* **About this task**
An exact copy is needed of the lines in the entries below from the line with "panorama de contenidos" up to and including the line with "В соответствии с", and of nothing else. Leave the pictures out.

Saved data entries
++++++
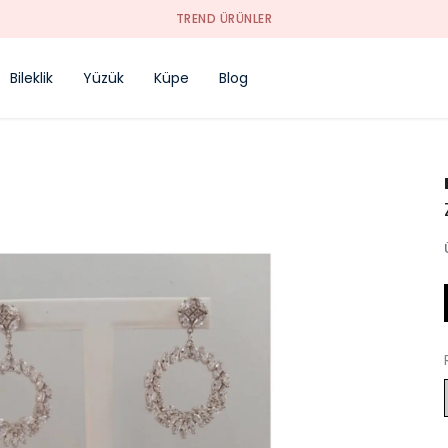
TREND ÜRÜNLER
Bileklik
Yüzük
Küpe
Blog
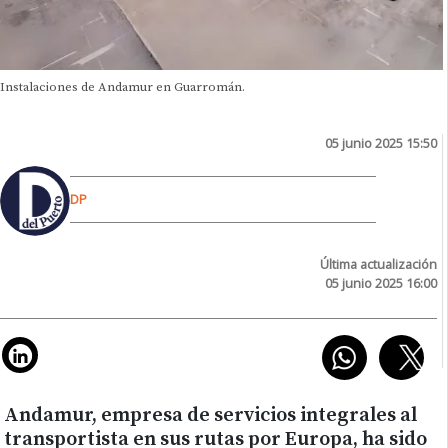
Instalaciones de Andamur en Guarromán.
05 junio 2025 15:50
DP
Última actualización
05 junio 2025 16:00
Andamur, empresa de servicios integrales al
transportista en sus rutas por Europa, ha sido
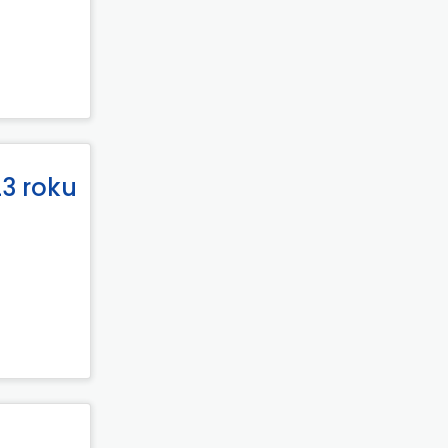
3 roku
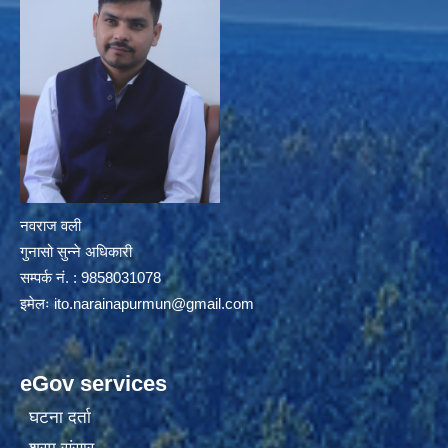
नवराज वली
गुनासो सुन्ने अधिकारी
सम्पर्क नं. : 9858031078
इमेलः
ito.narainapurmun@gmail.com
eGov services
घटना दर्ता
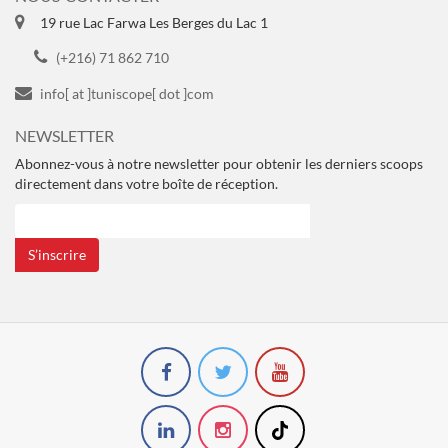
19 rue Lac Farwa Les Berges du Lac 1
(+216) 71 862 710
info[ at ]tuniscope[ dot ]com
NEWSLETTER
Abonnez-vous à notre newsletter pour obtenir les derniers scoops
directement dans votre boîte de réception.
S’inscrire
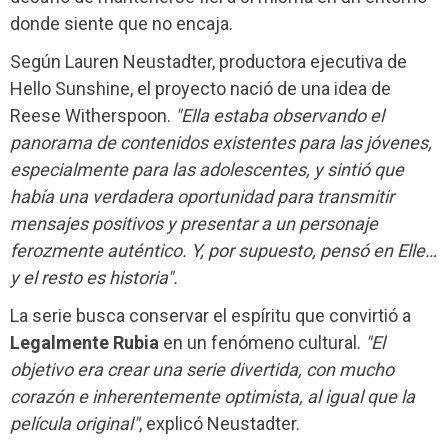
donde siente que no encaja.
Según Lauren Neustadter, productora ejecutiva de
Hello Sunshine, el proyecto nació de una idea de
Reese Witherspoon.
"Ella estaba observando el
panorama de contenidos existentes para las jóvenes,
especialmente para las adolescentes, y sintió que
había una verdadera oportunidad para transmitir
mensajes positivos y presentar a un personaje
ferozmente auténtico. Y, por supuesto, pensó en Elle…
y el resto es historia".
La serie busca conservar el espíritu que convirtió a
Legalmente Rubia
en un fenómeno cultural.
"El
objetivo era crear una serie divertida, con mucho
corazón e inherentemente optimista, al igual que la
película original"
, explicó Neustadter.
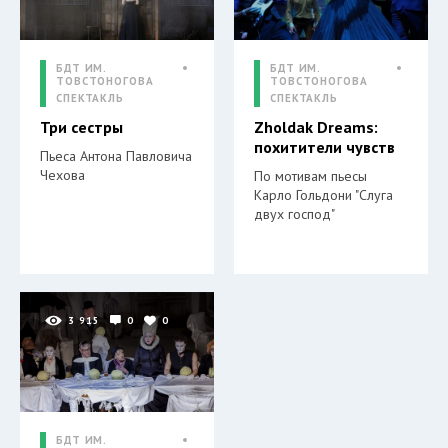
БДТ ИМ.
БДТ ИМ.
ТОВСТОНОГОВА
ТОВСТОНОГОВА
СПЕКТАКЛЬ
СПЕКТАКЛЬ
Три сестры
Zholdak Dreams:
похитители чувств
Пьеса Антона Павловича
Чехова
По мотивам пьесы
Карло Гольдони "Слуга
двух господ"
3 915
0
0
БДТ ИМ.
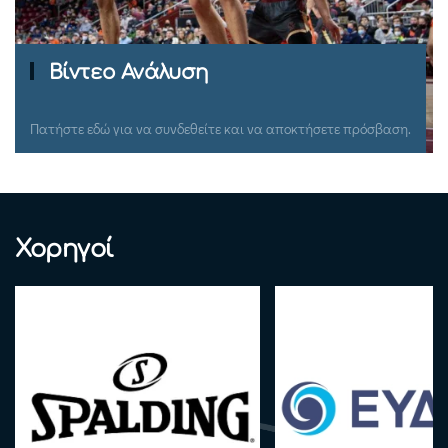
Βίντεο Ανάλυση
Πατήστε εδώ για να συνδεθείτε και να αποκτήσετε πρόσβαση.
Χορηγοί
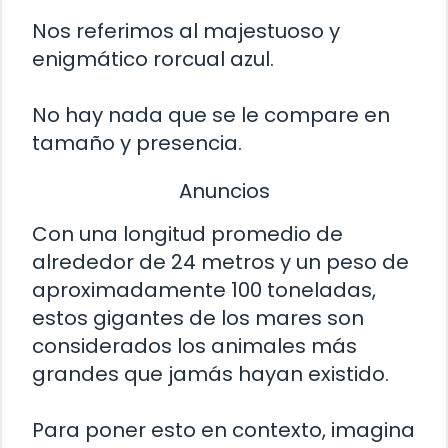
Nos referimos al majestuoso y
enigmático rorcual azul.
No hay nada que se le compare en
tamaño y presencia.
Anuncios
Con una longitud promedio de
alrededor de 24 metros y un peso de
aproximadamente 100 toneladas,
estos gigantes de los mares son
considerados los animales más
grandes que jamás hayan existido.
Para poner esto en contexto, imagina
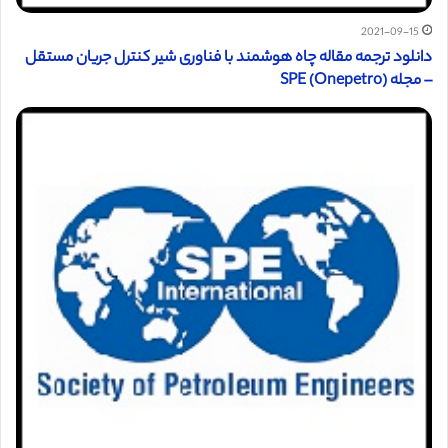
2021-09-15
دانلود ترجمه مقاله چاه هوشمند با فناوری شیر کنترل جریان مستقل
– مجله (SPE (Onepetro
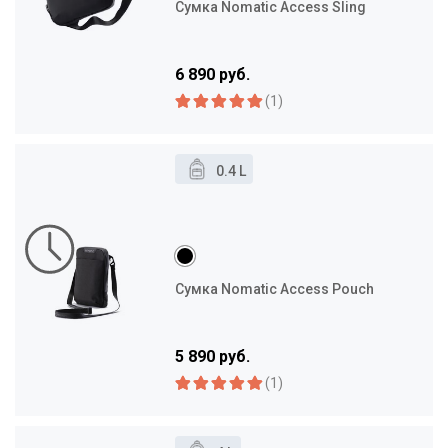
Сумка Nomatic Access Sling
6 890 руб.
(1)
0.4 L
Сумка Nomatic Access Pouch
5 890 руб.
(1)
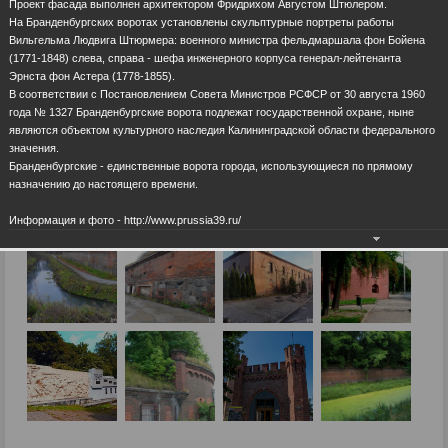
Проект фасада выполнен архитектором Фридрихом Августом Штюлером.
На Бранденбургских воротах установлены скульптурные портреты работы
Вильгельма Людвига Штюрмера: военного министра фельдмаршала фон Бойена
(1771-1848) слева, справа - шефа инженерного корпуса генерал-лейтенанта
Эрнста фон Астера (1778-1855).
В соответствии с Постановлением Совета Министров РСФСР от 30 августа 1960
года № 1327 Бранденбургские ворота подлежат государственной охране, ныне
являются объектом культурного наследия Калининградской области федерального
значения.
Бранденбургские - единственные ворота города, использующиеся по прямому
назначению до настоящего времени.
Информация и фото - http://www.prussia39.ru/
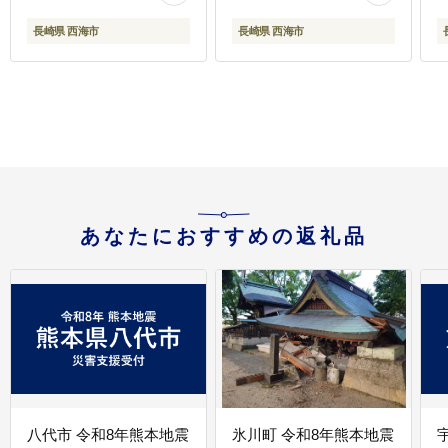
長崎県 西海市
長崎県 西海市
あなたにおすすめの返礼品
八代市 令和8年熊本地震
氷川町 令和8年熊本地震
++++++
* **Result**
panorama de contenidos existentes para las jóvenes,
especialmente para las adolescentes, y sintió que
había una verdadera oportunidad para transmitir
mensajes positivos y presentar a un personaje
ferozmente auténtico. Y, por supuesto, pensó en Elle…
y el resto es historia".
La serie busca conservar el espíritu que convirtió a
Legalmente Rubia
en un fenómeno cultural.
"El
objetivo era crear una serie divertida, con mucho
corazón e inherentemente optimista, al igual que la
película original"
, explicó Neustadter.
БДТ ИМ.
БДТ ИМ.
ТОВСТОНОГОВА
ТОВСТОНОГОВА
СПЕКТАКЛЬ
СПЕКТАКЛЬ
Три сестры
Zholdak Dreams:
похитители чувств
Пьеса Антона Павловича
Чехова
По мотивам пьесы
Карло Гольдони "Слуга
двух господ"
3 915
0
0
БДТ ИМ.
Βίντεο Ανάλυση
Πατήστε εδώ για να συνδεθείτε και να αποκτήσετε πρόσβαση.
Χορηγοί
Nos referimos al majestuoso y
enigmático rorcual azul.
No hay nada que se le compare en
tamaño y presencia.
Anuncios
Con una longitud promedio de
alrededor de 24 metros y un peso de
aproximadamente 100 toneladas,
estos gigantes de los mares son
considerados los animales más
grandes que jamás hayan existido.
Para poner esto en contexto, imagina
2021-09-15
دانلود ترجمه مقاله چاه هوشمند با فناوری شیر کنترل جریان مستقل
– مجله (SPE (Onepetro
Сумка Nomatic Access Sling
6 890 руб.
(1)
0.4 L
Сумка Nomatic Access Pouch
5 890 руб.
(1)
Проект фасада выполнен архитектором Фридрихом Августом Штюлером.
На Бранденбургских воротах установлены скульптурные портреты работы
Вильгельма Людвига Штюрмера: военного министра фельдмаршала фон Бойена
(1771-1848) слева, справа - шефа инженерного корпуса генерал-лейтенанта
Эрнста фон Астера (1778-1855).
В соответствии с Постановлением Совета Министров РСФСР от 30 августа 1960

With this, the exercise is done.